L’hôtel Tessié de La Motte utilise au mieux sa situation à l’angle de la rue du Mail, créée sur les fonds démembrés des couvents des Ursulines et des Cordeliers. Un portail sur cette rue latérale mène à une cour d’entrée où se trouvent à la fois l’accès au logis (service, réception, appartements) et aux communs en vis-à-vis. La belle façade, en tuffeau appareillé, est tournée vers le boulevard et bénéficie d’un jardin suspendu. L’architecte concilia ainsi tradition et modernité : le parti noble de l’hôtel entre cour et jardin, issu de l’Ancien Régime, s’accompagne d’une nouvelle configuration spatiale où l’élévation principale est exposée au regard de tous, dotée d’une dimension urbanistique et vitrine de la ville moderne en devenir.

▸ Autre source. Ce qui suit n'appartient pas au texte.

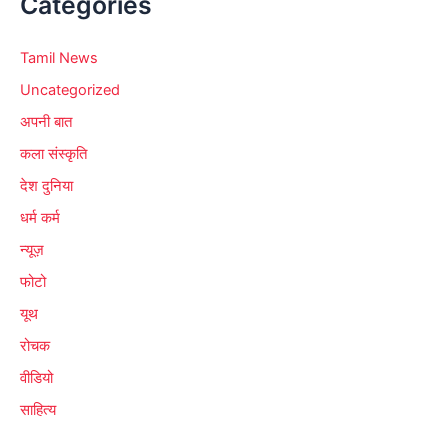
Categories
Tamil News
Uncategorized
अपनी बात
कला संस्कृति
देश दुनिया
धर्म कर्म
न्यूज़
फोटो
यूथ
रोचक
वीडियो
साहित्य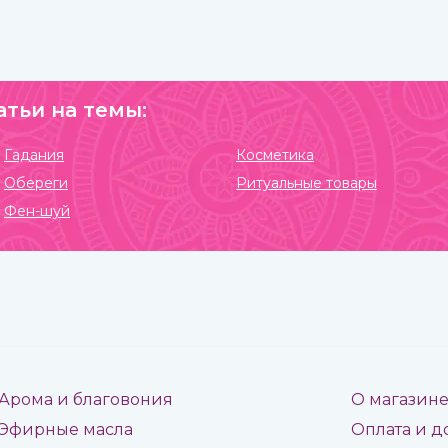
атьи на темы:
Гадания
Косметика
Обереги
Ритуальные товары
Фен-шуй
Арома и благовония
О магазин
Эфирные масла
Оплата и д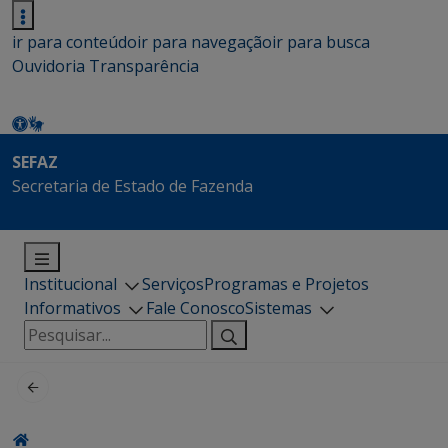
ir para conteúdo
ir para navegação
ir para busca
Ouvidoria
Transparência
SEFAZ
Secretaria de Estado de Fazenda
Institucional
Serviços
Programas e Projetos
Informativos
Fale Conosco
Sistemas
Pesquisar
por:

Une architecture palladienne

L’hôtel Tessié de La Motte constitue un remarquable témoin du néo-classicisme*, dans la tradition du XVIIIe siècle et des oeuvres de l’architecte angevin Michel Bardoul de La Bigottière. Ainsi, le parti architectural s’avère de grande qualité tant à l’extérieur qu’à l’intérieur. Son plan massé autour d’un salon en rotonde donnant sur le boulevard atteste, durant cette période, de l’engouement pour les formes palladiennes (du nom du grand architecte vénitien de la Renaissance, Andrea Palladio). L’ordre colossal* des façades, de même que la balustrade dissimulant ici une toiture à faible pente, trouvent leur pendant au château de Pignerolle (commune de Saint-Barthélemyd’Anjou) ainsi qu’à l’hôtel de Maquillé (18, rue du Cornet). Si les décors extérieurs (pilastres cannelés, chapiteaux corinthiens, entablement*, fenêtres à agrafe décorée de palmette…) n’ont fait l’objet d’aucun remaniement, il n’en fut pas de même des intérieurs. Ces derniers ont été transformés selon toute vraisemblance vers 1870 pour Eugène Tessié de La Motte, propriétaire le plus notable, qui fut député et maire des Rosiers-sur- Loire pendant 47 ans, de la monarchie de Juillet à la Troisième République. Le salon en rotonde conserve une décoration de lambris blancs rehaussés de filets d’or caractéristiques du style Louis XV jugé alors très représentatif de la quintessence et du rayonnement de l’art français. Protégé au titre des Monuments historiques en 1975, l’édifice fut acquis par la Ville en 1988 pour en faire un lieu de réception et de résidence des hôtes de la Ville, tandis que les communs abritent les services de communication.

Accueillir les hôtes de marque de la Ville

L’hôtel Tessier de La Motte a permis de recevoir des chefs d’entreprises, tels Leif Östling, PDG de Scania, ou les PDG de Packard-Bell Nec, BTC (claviers d’ordinateurs), les Messageries Lyonnaises de Presse, SEMA-Group, Stream, venus signer les protocoles d’accord d’implantation de leurs entreprises. Ceci a conduit à la création de plus de 2 500 emplois à Angers.

L’hôtel reçoit aussi les représentants des villes jumelles d’Angers, les maires de Haarlem, Pise, Osnabrück, Wigan ou des villes partenaires de Södertälje et Séville, le gouverneur de Bamako, ainsi que les ministres maliens de la Santé, du Tourisme ou de la Culture… de passage à Angers.

Enfin, les artistes qui exposent ou viennent à Angers, tels Morellet, Garouste, Di Rosa ou Carole Bouquet, y ont également séjourné.

  • Glossaire :

*Néo-classicisme : mouvement artistique des années 1750-1850, marqué par un goût prononcé pour l’Antiquité gréco-romaine, favorisé par la découverte des ruines de Pompéi.
*Ordre colossal : pilastres ou colonnes se développant sur plusieurs niveaux.
*Entablement : couronnement horizontal d’inspiration antique d’une élévation.

 

Olivier Biguet, Conservateur territorial du patrimoine Ville d’Angers

Dominique Letellier-d'Espinose, Chercheur service régional de l’Inventaire, DRAC des Pays de la Loire,
avec le concours de Valérie Chapron

Bernard Lecoq, Directeur du service Information- Communication, Ville d’Angers

2002

Découvrez l’hôtel Tessié de La Motte de l’extérieur à l’angle du boulevard Bessonneau et de la rue du Mail.